I also love Rubbermaid container tubs, the big ones, again because they stack and they fit so much stuff into them. Charles saved almost all of his notebooks and papers from college (his mom's stuck with the earlier stuff) so I just shoved it all in two tubs and stuck it on the bottom shelf. Now I don't have to think about how much crap he has anymore, though I was about ready to kill him over the weekend I was reorganizing the closet. My Lord, that boy has a lot of stuff. At least I got him to toss the >1 gig hard drives and the PII motherboards/processors, all that kind of stuff. And the tape drive. Hehe.
Cooking.
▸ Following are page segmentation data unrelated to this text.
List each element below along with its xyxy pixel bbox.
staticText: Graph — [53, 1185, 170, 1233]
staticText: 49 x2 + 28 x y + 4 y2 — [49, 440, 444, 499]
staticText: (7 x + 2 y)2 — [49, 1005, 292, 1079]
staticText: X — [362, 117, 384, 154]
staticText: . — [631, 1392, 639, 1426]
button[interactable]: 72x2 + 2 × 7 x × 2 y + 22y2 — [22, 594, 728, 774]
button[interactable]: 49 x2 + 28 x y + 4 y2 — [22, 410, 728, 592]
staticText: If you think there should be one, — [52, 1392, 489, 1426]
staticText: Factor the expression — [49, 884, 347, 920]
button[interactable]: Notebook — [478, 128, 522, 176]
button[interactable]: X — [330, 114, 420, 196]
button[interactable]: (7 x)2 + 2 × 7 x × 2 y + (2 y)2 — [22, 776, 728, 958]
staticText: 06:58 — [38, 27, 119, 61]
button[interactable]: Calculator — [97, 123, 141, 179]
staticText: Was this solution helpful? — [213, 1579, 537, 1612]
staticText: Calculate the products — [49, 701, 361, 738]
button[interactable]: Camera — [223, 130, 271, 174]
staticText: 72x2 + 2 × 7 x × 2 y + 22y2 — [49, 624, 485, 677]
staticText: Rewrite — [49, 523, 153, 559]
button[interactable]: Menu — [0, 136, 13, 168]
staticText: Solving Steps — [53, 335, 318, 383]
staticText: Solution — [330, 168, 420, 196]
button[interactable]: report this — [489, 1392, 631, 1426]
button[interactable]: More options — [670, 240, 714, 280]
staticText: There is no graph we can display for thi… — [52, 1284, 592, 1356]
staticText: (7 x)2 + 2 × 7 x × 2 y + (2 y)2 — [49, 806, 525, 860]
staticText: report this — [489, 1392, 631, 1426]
I'm making a kind of stew/soup today, mushrooms and barley and lentils and chicken, and I find I really like the hands-on prep work the best. The other day I bought a couple of whole cut-up chickens at the store, and I think I'm going to stick with that instead of the bags of frozen chicken breasts -- I mean really, for the kind of cooking I do, there's no reason I need all-white breast meat. There's something fun about tearing a cooked chicken apart and shredding the meat by hand: burning your fingertips a little, slicing the meat from the bone, picking out the tenderest and smoothest slivers of meat and popping them in your mouth. I feel very accomplished somehow, though it's not as if chicken-wrangling is special or particularly new to me.
Baby guinea pigs. Karen's pig gave birth recently -- poor Cactus Jack, everyone thought she was a boy until it was too late -- and OMG BABY PIGS. Karen let me hold one. I thought it would've been pink and wrinkly like other baby rodents, but it was fully-furred and open-eyed and just as nice as anything. I might have to sneak up there sometime and just hold them and touch their little ears (I promise I'll be good).
My family. By which I mean the cat and the husband, even if they're demanding and messy (but at least the cat doesn't have three-fourths a closet full of stuff). Microkitty, who is usually just "kitty" around here, is so incredibly laid-back and loving and tolerant -- I can cuddle her in embarrassing ways and she doesn't seem to care at all, and she'll come up and sit on you whenever she's got a chance -- and of course the husband is a very good sort of husband, supporting me in my unemployed state and saying nice things about my cooking and all that. If you'll forgive me for boasting, I really am rather proud of him; his job was originally supposed to be a year-long position, which they offered to him because he'd done good work as the residence hall's tech guy, but they found him so indispensable that they made the position permanent and gave him the right of first refusal. They probably would have established a similar position in the department anyway -- they were terribly understaffed -- but another guy, one who didn't work as hard or as well as Charles, might have been replaced at the end of his year. So yeah, I'm proud.